Records from a dataset
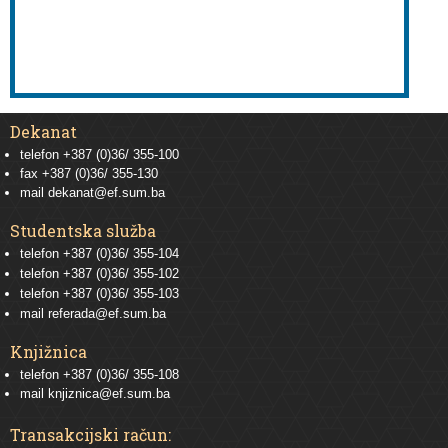
Dekanat
telefon +387 (0)36/ 355-100
fax +387 (0)36/ 355-130
mail
dekanat@ef.sum.ba
Studentska služba
telefon
+387 (0)36/ 355-104
telefon
+387 (0)36/ 355-102
telefon
+387 (0)36/ 355-103
mail
referada@ef.sum.ba
Knjižnica
telefon +387 (0)36/ 355-108
mail
knjiznica@ef.sum.ba
Transakcijski račun:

_EXERCISE OBJECTIVE_
Please reproduce the records above exactly and leave any picture behind.

_SOLUTION TO THIS TASK_
Dekanat
telefon +387 (0)36/ 355-100
fax +387 (0)36/ 355-130
mail
dekanat@ef.sum.ba
Studentska služba
telefon
+387 (0)36/ 355-104
telefon
+387 (0)36/ 355-102
telefon
+387 (0)36/ 355-103
mail
referada@ef.sum.ba
Knjižnica
telefon +387 (0)36/ 355-108
mail
knjiznica@ef.sum.ba
Transakcijski račun:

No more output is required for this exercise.